As a lot of authors and would-be writers, I am fascinated by the writers from the past. I read up on them and read some of their works to try to learn from them. I have great respect for the way they wrote and how prolific they had been in a time before the technology we have today to make writing and publishing easier, was available. (Although I haven’t personally experienced this ‘easiness’ of getting published in the mainstream yet.)

I am a huge, huge, huge fan of Agatha Christie. She wrote wonderful stories that are still enticing today. I have read many of her books and watched more of her stories onscreen and just when I think that I’ve read or seen everything, something ‘new’ pops up. Here, where we are currently living in Egypt, bookstores stock her books and I indulge. She wrote so many stories, that one day if I manage to get through them all, I can just start over and read them again if I want, because they will be as good as new to me.

Another fascination of mine is Ernest Hemingway. (I’m currently contemplating naming our next dog Hemingway. Or Blue. Or something totally different.) I love his writing – some more that others, because let’s face it – in the times that he wrote, not too much happened in most works of fiction and it took a long time to happen.

Although a fan, I’m not blind to these old writers’ weaknesses. There was a lot of drinking and substance abuse involved in the lives of some of these authors and though I don’t condone it, I also don’t judge them. (Today it’s well known that writers and other artists are prone to mental illness and substance abuse.) And in Ernie and his friends’ case I suppose they were pretty much products of the war they survived.

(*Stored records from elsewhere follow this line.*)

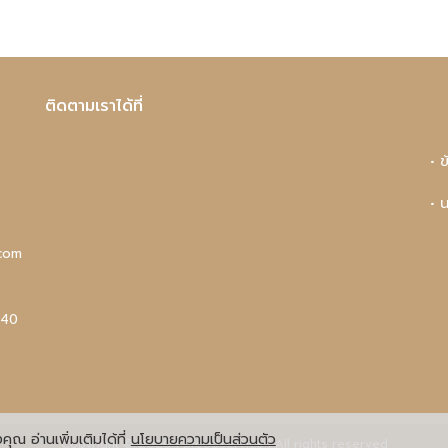
ติดตามเราได้ที่
• 
• 
com
440
ุณ อ่านเพิ่มเติมได้ที่
นโยบายความเป็นส่วนตัว
Copyright © 2020 Fbfoodservice | All rights reserved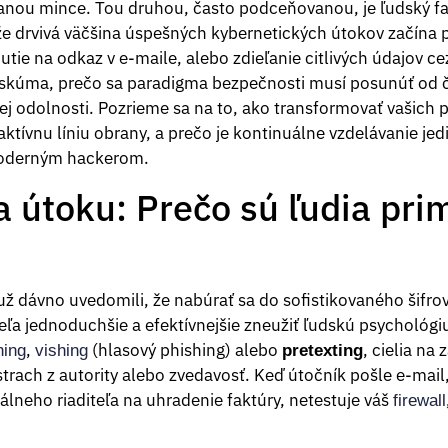
ranou mince. Tou druhou, často podceňovanou, je ľudský fak
e drvivá väčšina úspešných kybernetických útokov začína 
utie na odkaz v e-maile, alebo zdieľanie citlivých údajov 
skúma, prečo sa paradigma bezpečnosti musí posunúť od či
 odolnosti. Pozrieme sa na to, ako transformovať vašich 
aktívnu líniu obrany, a prečo je kontinuálne vzdelávanie je
 moderným hackerom.
a útoku: Prečo sú ľudia pr
 už dávno uvedomili, že nabúrať sa do sofistikovaného šifrov
eľa jednoduchšie a efektívnejšie zneužiť ľudskú psychológ
,
(hlasový phishing) alebo
, cielia na
hing
vishing
pretexting
 strach z autority alebo zvedavosť. Keď útočník pošle e-mail
lneho riaditeľa na uhradenie faktúry, netestuje váš
firewall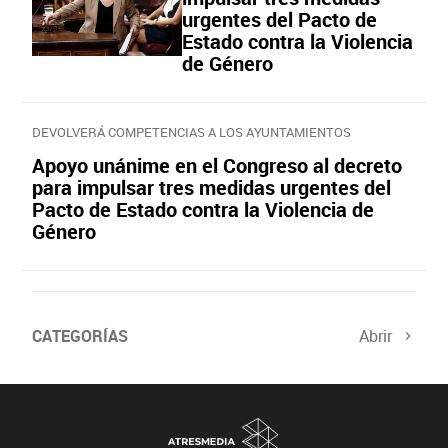
urgentes del Pacto de
Estado contra la Violencia
de Género
DEVOLVERÁ COMPETENCIAS A LOS AYUNTAMIENTOS
Apoyo unánime en el Congreso al decreto
para impulsar tres medidas urgentes del
Pacto de Estado contra la Violencia de
Género
CATEGORÍAS
Abrir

So, even though Ernest and the Fitzgeralds and Gertrude Stein and the likes lived their lives as if there was no tomorrow, I can’t help to romanticise the period and circumstances they lived in just a little bit. Although conditions were still volatile during and after the war, things got simpler after that. There was class and style and ambience and boredom about the way they did their day by day routines.

A few weeks back while on a Nile Cruise, we visited the old Cataract Hotel in Aswan, Egypt, for the third time since we live here. Being there, walking through the big corridors, riding the old, slow wooden lift and sitting in the stylish library, makes one daydream about a time and innocence gone forever. In my mind I can see Aggie sitting in her suite, with her desk moved to in front of the open double doors, feeling the desert heat breezing into the room, stroking her cheeks and causing tiny drops of perspiration on her forehead underneath her neatly waved hair, while she is tapping along passionately on her typewriter – creating the circumstances for Hercule Poirot to solve the four murders in Death on the Nile.

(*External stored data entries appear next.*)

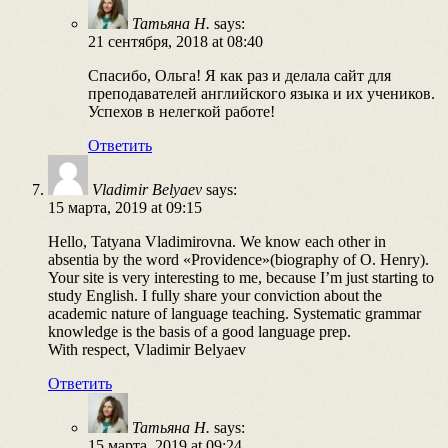
Татьяна Н.
says:
21 сентября, 2018 at 08:40
Спасибо, Ольга! Я как раз и делала сайт для
преподавателей английского языка и их учеников.
Успехов в нелегкой работе!
Ответить
Vladimir Belyaev
says:
15 марта, 2019 at 09:15
Hello, Tatyana Vladimirovna. We know each other in
absentia by the word «Providence»(biography of O. Henry).
Your site is very interesting to me, because I’m just starting to
study English. I fully share your conviction about the
academic nature of language teaching. Systematic grammar
knowledge is the basis of a good language prep.
With respect, Vladimir Belyaev
Ответить
Татьяна Н.
says:
15 марта, 2019 at 09:24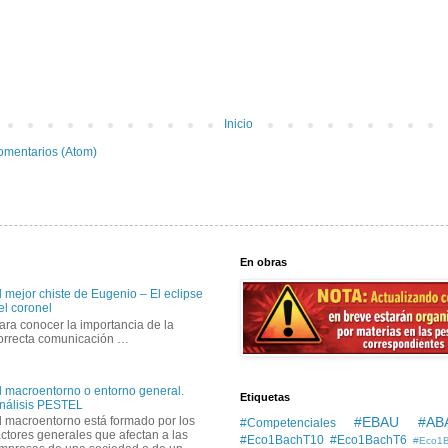
Inicio
omentarios (Atom)
En obras
l mejor chiste de Eugenio – El eclipse
el coronel
ara conocer la importancia de la
orrecta comunicación …
l macroentorno o entorno general.
Etiquetas
nálisis PESTEL
#EBAU #AB
l macroentorno está formado por los
#Competenciales
actores generales que afectan a las
#Eco1BachT10
#Eco1BachT6
#Eco1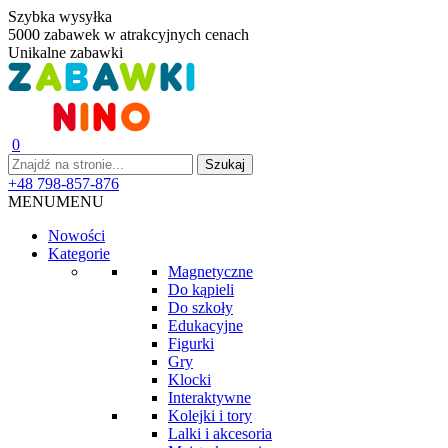
Szybka wysyłka
5000 zabawek w atrakcyjnych cenach
Unikalne zabawki
0
+48 798-857-876
MENU
MENU
Nowości
Kategorie
Magnetyczne
Do kąpieli
Do szkoły
Edukacyjne
Figurki
Gry
Klocki
Interaktywne
Kolejki i tory
Lalki i akcesoria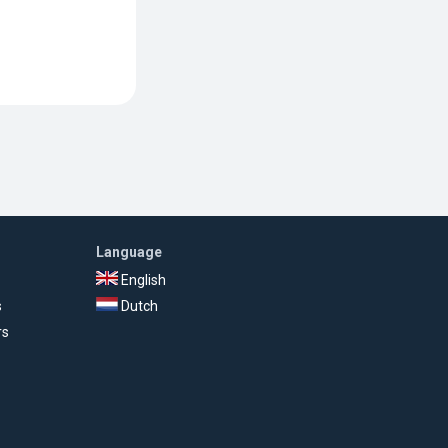
Language
English
s
Dutch
rs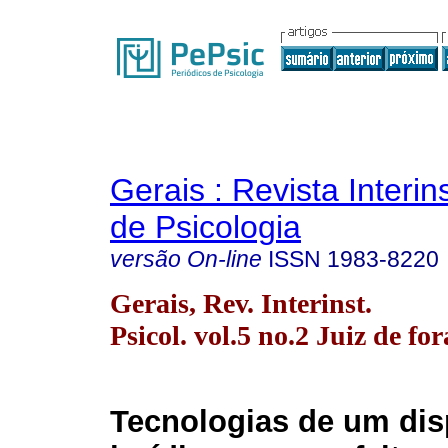
Gerais : Revista Interins
de Psicologia
versão On-line
ISSN
1983-8220
Gerais, Rev. Interinst.
Psicol. vol.5 no.2 Juiz de fo
Tecnologias de um dis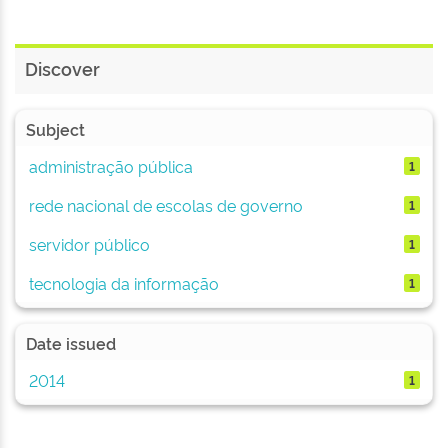
Discover
Subject
administração pública
1
rede nacional de escolas de governo
1
servidor público
1
tecnologia da informação
1
Date issued
2014
1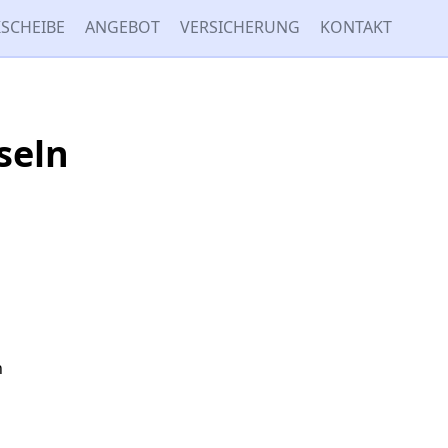
SCHEIBE
ANGEBOT
VERSICHERUNG
KONTAKT
seln
n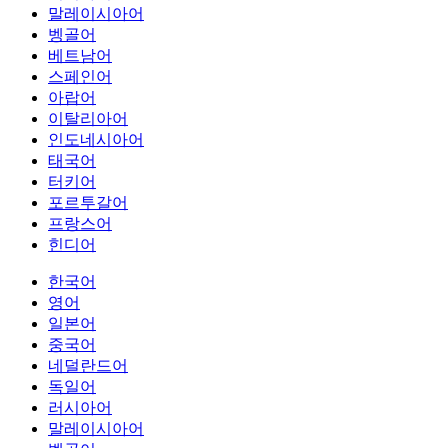
말레이시아어
벵골어
베트남어
스페인어
아랍어
이탈리아어
인도네시아어
태국어
터키어
포르투갈어
프랑스어
힌디어
한국어
영어
일본어
중국어
네덜란드어
독일어
러시아어
말레이시아어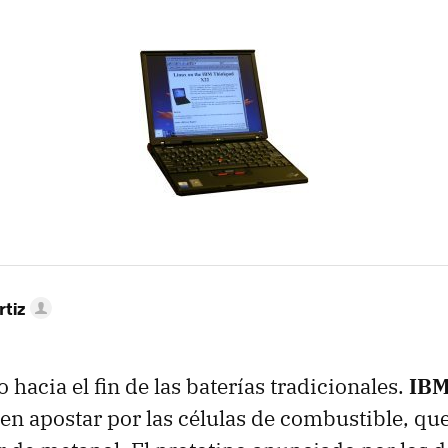
rtiz
hacia el fin de las baterías tradicionales.
IBM
 en apostar por las células de combustible, qu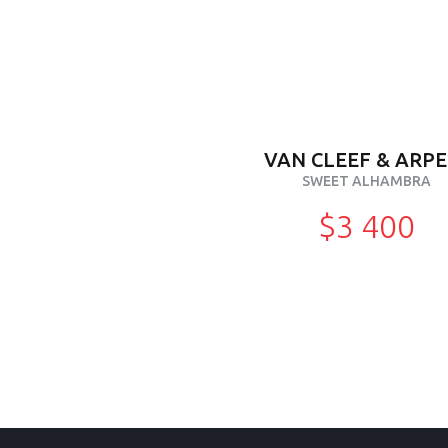
VAN CLEEF & ARPE
SWEET ALHAMBRA
$3 400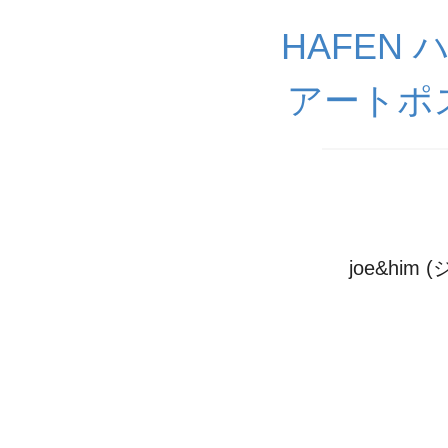
HAFEN
アートポ
joe&him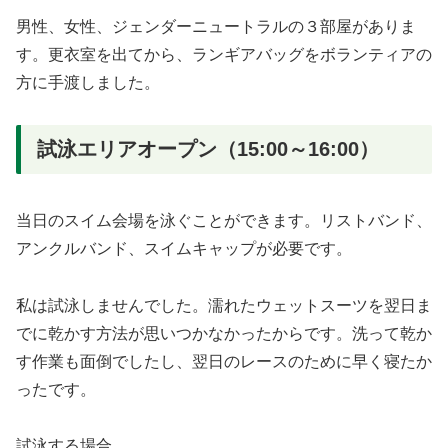
男性、女性、ジェンダーニュートラルの３部屋がありま
す。更衣室を出てから、ランギアバッグをボランティアの
方に手渡しました。
試泳エリアオープン（15:00～16:00）
当日のスイム会場を泳ぐことができます。リストバンド、
アンクルバンド、スイムキャップが必要です。
私は試泳しませんでした。濡れたウェットスーツを翌日ま
でに乾かす方法が思いつかなかったからです。洗って乾か
す作業も面倒でしたし、翌日のレースのために早く寝たか
ったです。
試泳する場合、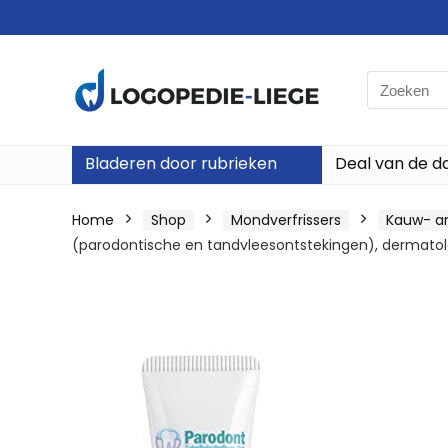
Search
for:
Bladeren door rubrieken
Deal van de d
Home
Shop
Mondverfrissers
Kauw- a
(parodontische en tandvleesontstekingen), dermatolo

In my mind’s eye, I can see Mister Hemingway standing alongside the chest of drawers, hammering the keys, thinking of rather having a cold beer down in the garden, whilst the current woman in his life is still in bed, nursing a hangover and moaning about him not attending to her immediate needs – to his utter dismay.

I can imagine the buzz in the dining room when the famous well-dressed Who’s Who whom chose to cavort in Egypt at the same time appears one by one or couple by couple in their evening best. They would look way different than our group of whom only some had bothered to follow the smart/casual dress code.

I hear Aggie and her hubby converse about the newest archaeological finding at a site nearby, contemplating from which dynasty it might originate. Over dessert, she wonders if she shouldn’t have stuck to only one murder in Death on the Nile, instead of the four, because “you know, Darling, I don’t want to contribute to the world becoming a more violent place”.

With war clouds still hanging over Europe, Winston Churchill decides that he has to come up with a strategy for the coming Armageddon.

And in another few years, Mrs. Fitz frowned upon her husband’s alcohol intake, wondering aloud if it was Ernie’s bad influence on him or the other way around, while she remarks how she can’t grasp why she came to feel so lightheaded so swiftly.

Fast forward to a time the world became enchanted by the people’s princes, who, while smiling her shy smile to the world, is crying within her heart over her broken dreams and recent divorce and wonders what the future will bring as she listens to her Arab lover’s plans for their next holiday together…

Sitting on the lawn, having coffee at sunset with a group of people from all over the world – some of whom we know and more that we don’t know – it is so easy to being translated into another era filled with well-clad creatives looking at the same sun setting where cataracts form down under in the river. Watching the falloukas with their majestic sails on Egypt’s Nile of the Bible passing by, I sat back and dreamed that one day my name will be mentioned as a famous writer who loved visiting the old Cataract Hotel and that a book of mine will sit there on the library shelf next to my fellow South African, Andre P. Brink’s book. Wink-wink.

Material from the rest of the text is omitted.